Pertenezco a lo que el poeta uruguayo Mario Benedetti —un asmático que ha provocado millones de suspi­ros— denomina la ‘masonería del fuelle’. «[Quienes] siempre han respirado a todo pulmón y a todo bronquio, no pueden ni por asomo imaginar el resguardo tribal que proporciona la condición de asmático», dice Benedet­ti en el cuento «El fin de la disnea». El protagonista de ese relato se precia de tener esta condición por un rasgo que nos diferencia de otros enfermos crónicos como los hipertensos o los diabéticos: mientras ellos padecen síntomas similares entre sí y se someten al mismo régimen que otros pacientes de su condición, cada asmático es un universo propio, con alergias distintas, cuidados distintos, crisis distintas.

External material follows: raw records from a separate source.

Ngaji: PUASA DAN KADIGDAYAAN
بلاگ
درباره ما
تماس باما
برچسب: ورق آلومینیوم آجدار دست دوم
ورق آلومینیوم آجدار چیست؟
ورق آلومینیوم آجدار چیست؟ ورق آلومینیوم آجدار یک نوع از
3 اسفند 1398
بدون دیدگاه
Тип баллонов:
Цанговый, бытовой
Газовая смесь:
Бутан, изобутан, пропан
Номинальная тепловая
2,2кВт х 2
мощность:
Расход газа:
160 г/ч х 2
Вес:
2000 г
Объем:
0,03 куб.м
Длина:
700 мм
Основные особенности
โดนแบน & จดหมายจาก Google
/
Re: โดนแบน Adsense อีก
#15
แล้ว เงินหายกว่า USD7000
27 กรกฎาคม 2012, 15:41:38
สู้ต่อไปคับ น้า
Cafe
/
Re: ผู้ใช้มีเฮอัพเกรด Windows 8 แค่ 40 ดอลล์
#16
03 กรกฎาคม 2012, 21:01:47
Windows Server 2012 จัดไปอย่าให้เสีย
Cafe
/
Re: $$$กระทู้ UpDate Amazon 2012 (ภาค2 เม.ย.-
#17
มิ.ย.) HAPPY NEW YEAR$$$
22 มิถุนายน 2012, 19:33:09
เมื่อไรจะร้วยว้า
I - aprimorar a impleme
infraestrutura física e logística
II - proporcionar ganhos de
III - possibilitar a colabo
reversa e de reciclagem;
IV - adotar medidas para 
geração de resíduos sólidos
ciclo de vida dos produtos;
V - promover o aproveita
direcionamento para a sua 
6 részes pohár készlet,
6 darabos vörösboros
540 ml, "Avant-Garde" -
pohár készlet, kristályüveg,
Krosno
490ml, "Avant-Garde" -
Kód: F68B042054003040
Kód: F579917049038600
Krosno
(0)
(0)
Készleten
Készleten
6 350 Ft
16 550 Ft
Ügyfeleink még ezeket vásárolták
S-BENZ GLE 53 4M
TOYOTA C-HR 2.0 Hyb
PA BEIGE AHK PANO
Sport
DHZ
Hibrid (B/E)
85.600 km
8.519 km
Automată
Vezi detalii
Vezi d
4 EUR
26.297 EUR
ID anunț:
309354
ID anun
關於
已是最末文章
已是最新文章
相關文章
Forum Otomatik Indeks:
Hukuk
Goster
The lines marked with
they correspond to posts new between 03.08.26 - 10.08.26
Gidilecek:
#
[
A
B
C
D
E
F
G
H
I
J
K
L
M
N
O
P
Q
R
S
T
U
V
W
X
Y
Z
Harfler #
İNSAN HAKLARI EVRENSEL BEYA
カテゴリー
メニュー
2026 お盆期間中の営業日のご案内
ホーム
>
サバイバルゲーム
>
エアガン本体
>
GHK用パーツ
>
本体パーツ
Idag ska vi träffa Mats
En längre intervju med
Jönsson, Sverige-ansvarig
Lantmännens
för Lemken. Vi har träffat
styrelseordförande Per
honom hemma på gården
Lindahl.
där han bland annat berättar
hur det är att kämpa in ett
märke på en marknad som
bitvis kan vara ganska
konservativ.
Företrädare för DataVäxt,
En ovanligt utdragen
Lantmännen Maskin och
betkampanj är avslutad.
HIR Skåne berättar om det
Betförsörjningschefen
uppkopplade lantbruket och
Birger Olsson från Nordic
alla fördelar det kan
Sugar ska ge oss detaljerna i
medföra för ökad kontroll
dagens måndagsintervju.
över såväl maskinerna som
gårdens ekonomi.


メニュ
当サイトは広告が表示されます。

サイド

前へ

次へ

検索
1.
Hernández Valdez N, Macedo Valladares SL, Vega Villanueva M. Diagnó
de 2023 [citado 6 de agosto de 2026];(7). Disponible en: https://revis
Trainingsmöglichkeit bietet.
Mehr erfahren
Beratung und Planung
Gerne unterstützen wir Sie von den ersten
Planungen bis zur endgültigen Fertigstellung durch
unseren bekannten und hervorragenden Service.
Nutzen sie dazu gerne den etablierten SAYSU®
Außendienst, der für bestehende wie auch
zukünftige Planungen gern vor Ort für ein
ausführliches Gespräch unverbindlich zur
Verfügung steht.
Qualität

Yo reacciono ante los olores muy fuertes y las bebidas muy frías. Otros colapsan después de ingerir ciertos alimentos. Mi hermano menor fue asmático de niño y no podía comer chocolates ni estar cerca de los insecticidas. Somos una comunidad de distintos que se definen por la conciencia de que, en este planeta que se calienta, el aire es el primer recurso natural vinculado a un peligro de extinción: la nuestra.

 

Una persona normal respira en promedio veintiún mil veces en un día. Un acto que repetimos quince veces por minuto sin parar. Nadie es consciente de la constancia de ese acto reflejo, de la precisión y regularidad que demanda, hasta que le falta el aire como a nosotros, los asmáticos. Cuando uno entra en crisis, asume cada respiro como una pequeña prórroga del saldo de su vida, como un ligero dribleo a la muerte, una burla que siempre puede ser la última. En cierto sentido, la condición de asmático es un enigma cósmico: en la tradición judeocristiana, la vida surge del aliento de Dios; el libro sagrado más antiguo del hinduismo, el Rig Veda, incluye la palabra Prana, que en sánscrito significa ‘respiración’, como sinónimo de vida. «Cuando respiramos estimu­lamos nuestro cuerpo con la energía del universo», dice Deepak Chopra, el gurú de la medicina alternativa, en un video en que enseña a sus seguidores a captar la energía del aire a través de las fosas nasales. Si la naturaleza de los asmáticos sigue un camino inverso, ¿significa que somos seres marginales en el plan de la creación? Sería una buena pregunta para Maimónides, el gran teólogo y médico judío de la Edad Media, quien escribió un Tra­tado sobre el asma.

 

Según Maimónides, un asmático debía evitar las medicinas fuertes y los desbandes sexuales, dormir mucho y tomar sopa de pollo. Para mí el mejor remedio es tener a mano mi inhalador. No siempre lo necesito, pero funciona como los amuletos para los supersticiosos: me ayuda a creer que regresaré a casa sano y salvo. Por el contrario, cuando lo olvido me siento como un aviador sin paracaídas. He tenido que aprender a vivir con eso. He tenido que aprender a respirar. Significa que en todo momento soy consciente de lo que dejo entrar a mis pulmones: hasta hace poco rehuía el humo del cigarro como si fuera un arma biológica, y evito pasar por encima de las rejillas de ventilación que botan el aliento impuro de los edificios a la calle; si detecto un olor desconocido, mi reacción natural es contener la respiración hasta evaluar si puede hacerme daño. Pero es imposible hacerlo miles de veces al día. «Hay que luchar por cada bocanada de aire y mandar la muerte al carajo», dice el Che Guevara de la película Diarios de motocicleta. Estoy de acuerdo. Sólo espero que entre mis pertrechos de guerra nunca falte un frasco de salbutamol.